▶ _ACTIVITY_: Tell how many lines of the data include the word "facilement". Nothing but the number belongs in the answer.

▬▬▬

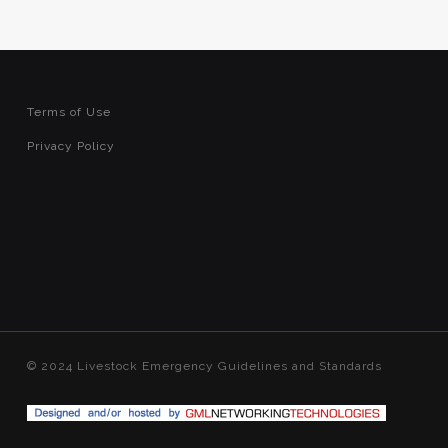
Terms of Use
Privacy Policy
© 2024 Livestock Emergency Guidelines and Standards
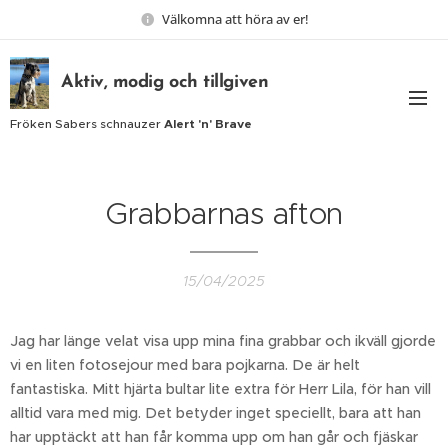
Välkomna att höra av er!
Aktiv, modig och tillgiven
Fröken Sabers schnauzer
Alert 'n' Brave
Grabbarnas afton
15/04/2025
Jag har länge velat visa upp mina fina grabbar och ikväll gjorde
vi en liten fotosejour med bara pojkarna. De är helt
fantastiska. Mitt hjärta bultar lite extra för Herr Lila, för han vill
alltid vara med mig. Det betyder inget speciellt, bara att han
har upptäckt att han får komma upp om han går och fjäskar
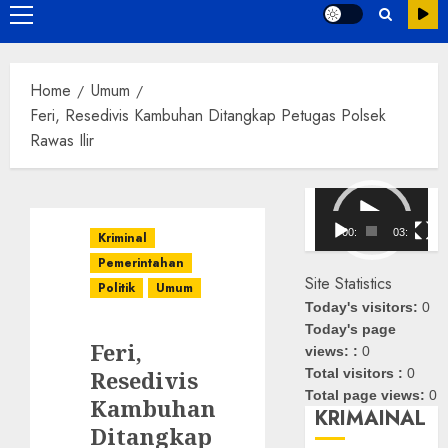
Primary
Menu
Home
Umum
Feri, Resedivis Kambuhan Ditangkap Petugas Polsek
Rawas Ilir
Pemutar
Video
00:00
03:08
Kriminal
Pemerintahan
Site Statistics
Politik
Umum
Today's visitors:
0
Today's page
Feri,
views: :
0
Resedivis
Total visitors :
0
Total page views:
0
Kambuhan
KRIMAINAL
Ditangkap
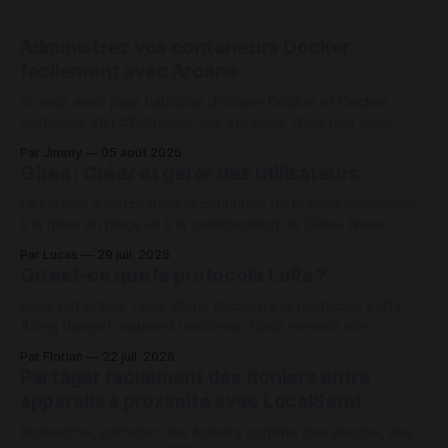
Administrez vos conteneurs Docker
facilement avec Arcane
Si vous avez pour habitude d'utiliser Docker et Docker
Compose afin d'héberger vos services, mais que vous
vous retrouvez avec un assez grand nombre de conteneurs
Par Jimmy
05 août 2026
à administrer sur une machine, Arcane peut être une des
Gitea : Créer et gérer des utilisateurs
solutions intéressante pour vous aider à vous organiser
avec vos
Cet article s'inscrit dans la continuité de la série consacrée
à la mise en place et à la configuration de Gitea. Nous
continuons cette fois sur la création et la gestion des
Par Lucas
29 juil. 2026
comptes utilisateurs sur Gitea depuis l'interface web admin
Qu’est-ce que le protocole LoRa ?
et en interface de ligne de
Dans cet article, nous allons découvrir le protocole LoRa
(Long Range), souvent méconnu. Nous verrons son
fonctionnement ainsi que les raisons pour lesquelles ce
Par Florian
22 juil. 2026
protocole peut s’avérer intéressant dans de nombreux cas
Partager facilement des fichiers entre
d’usage. Comment fonctionne le protocole LoRa ? Le
appareils à proximité avec LocalSend
protocole LoRa repose sur une communication radio à très
Aujourd'hui, partager des fichiers comme des photos, des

▬▬▬

▶ _RESPONSE TO THE TASK_: 2